The Grand Portage Reservation is at the northeastern tip of Minnesota. The Air Quality Program has many ongoing projects in order to maintain healthy indoor and outdoor air. These projects include monitoring for regional haze and particulate matter, indoor air quality, invasive plant removal, public outreach, environmental education, alternative energy, and climate change.

Thursday, May 6, 2010

Hummingbirds Are Almost Here!

With the early spring we have had here in northern Minnesota I was thinking that the hummingbird migration would be early this year, but according to the migration map they are only slightly earlier than average in some locations.

I put out my feeder this morning in anticipation of their imminent arrival, after cleaning it thoroughly with hot water and rinsing with a very light bleach solution and another hot rinse. For nectar I mix 1/4 cup sugar to 1 cup water - no need to boil.
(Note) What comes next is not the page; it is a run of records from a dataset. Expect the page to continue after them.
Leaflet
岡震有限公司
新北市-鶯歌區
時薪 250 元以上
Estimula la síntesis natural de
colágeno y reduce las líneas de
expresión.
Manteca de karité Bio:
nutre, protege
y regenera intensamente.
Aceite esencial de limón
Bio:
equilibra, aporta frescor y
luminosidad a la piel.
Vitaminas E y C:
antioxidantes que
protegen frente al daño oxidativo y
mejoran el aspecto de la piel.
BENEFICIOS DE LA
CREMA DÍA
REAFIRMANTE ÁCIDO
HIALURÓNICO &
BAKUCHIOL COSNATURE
Keep the feeder clean and you can enjoy watching their amazing aerial antics all summer.

The photo is of a male Magnificent Hummingbird I photographed near the Monteverde Cloud Forest Reserve in Costa Rica, so don't look for him at your feeder unless you live in southern Arizona.

1 comment:

Zoe Ann Hinds said...

I would like to make a few suggestions concerning hummingbird feeder maintenance. It is my hope that people will find them to be quite useful and informative.

If you choose to make your own homemade nectar solution, I would suggest that you bring this solution to a boil for 1 1/2 to two minutes. This will ensure that the sugar is completely dissolved. Then let the nectar solution cool down before filling your feeders. You now have a mixture much more similar to that of the flower nectar.
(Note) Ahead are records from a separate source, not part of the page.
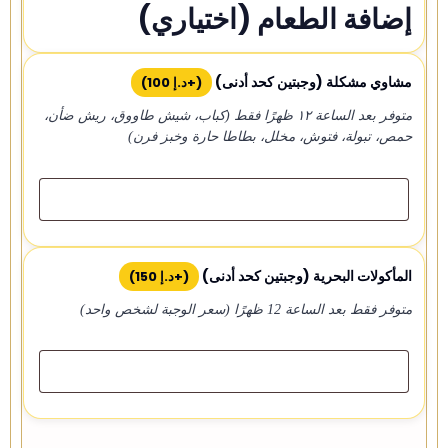
إضافة الطعام (اختياري)
مشاوي مشكلة (وجبتين كحد أدنى)
(+
د.إ
100
)
متوفر بعد الساعة ١٢ ظهرًا فقط (كباب، شيش طاووق، ريش ضأن،
حمص، تبولة، فتوش، مخلل، بطاطا حارة وخبز فرن)
المأكولات البحرية (وجبتين كحد أدنى)
(+
د.إ
150
)
متوفر فقط بعد الساعة 12 ظهرًا (سعر الوجبة لشخص واحد)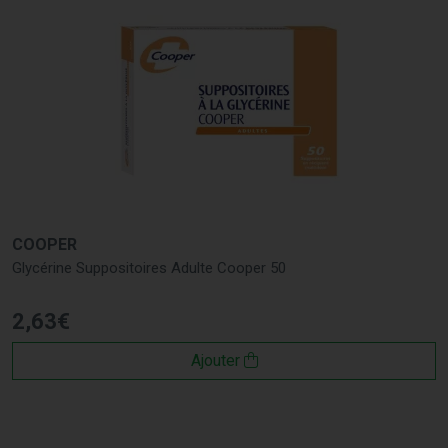
COOPER
Glycérine Suppositoires Adulte Cooper 50
2
,
63
€
Ajouter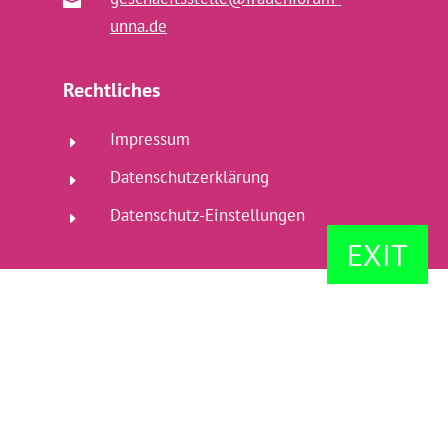

unna.de
Rechtliches
Impressum
E
Datenschutzerklärung
E
Datenschutz-Einstellungen
E
EXIT
Folgen Sie uns auf
Facebook
Instagram
Wir sind
Mitglied:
Nectar solutions should be changed frequently, every three days or so, because hot weather can cause rapid bacterial growth. This will cause the nectar solution to spoil and then harm the hummingbirds if they were to feed on it.
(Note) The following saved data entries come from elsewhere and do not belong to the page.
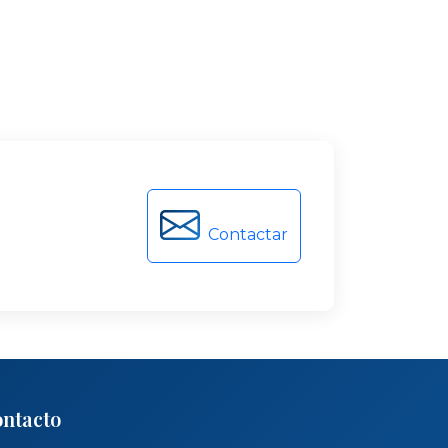
Contactar
ntacto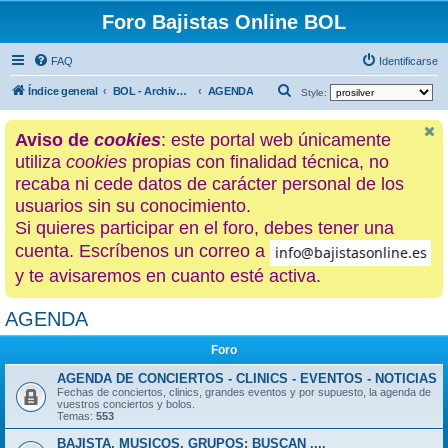
Foro Bajistas Online BOL
FAQ
Identificarse
B
Índice general
BOL - Archivo histórico
AGENDA
Style:
u
Aviso de
cookies
: este portal web únicamente
s
utiliza
cookies
propias con finalidad técnica, no
c
recaba ni cede datos de carácter personal de los
a
usuarios sin su conocimiento.
r
Si quieres participar en el foro, debes tener una
cuenta. Escríbenos un correo a
y te avisaremos en cuanto esté activa.
AGENDA
Foro
AGENDA DE CONCIERTOS - CLINICS - EVENTOS - NOTICIAS
Fechas de conciertos, clinics, grandes eventos y por supuesto, la agenda de
vuestros conciertos y bolos.
Temas:
553
BAJISTA, MUSICOS, GRUPOS: BUSCAN ....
It is not necessary to add food coloring, especially if the feeder has a red blossom at the feeding point.

Although there is a great deal of debate on this issuer, red food coloring is thought to be unhealthy for hummingbirds. Why risk harming the hummingbirds when the red food coloring isn't absolutely necessary to attract the hummingbirds?

Honey should not be used to feed hummingbirds because it attracts bees and favors the growth of a black fungus that causes a fatal liver and tongue disease in hummingbirds.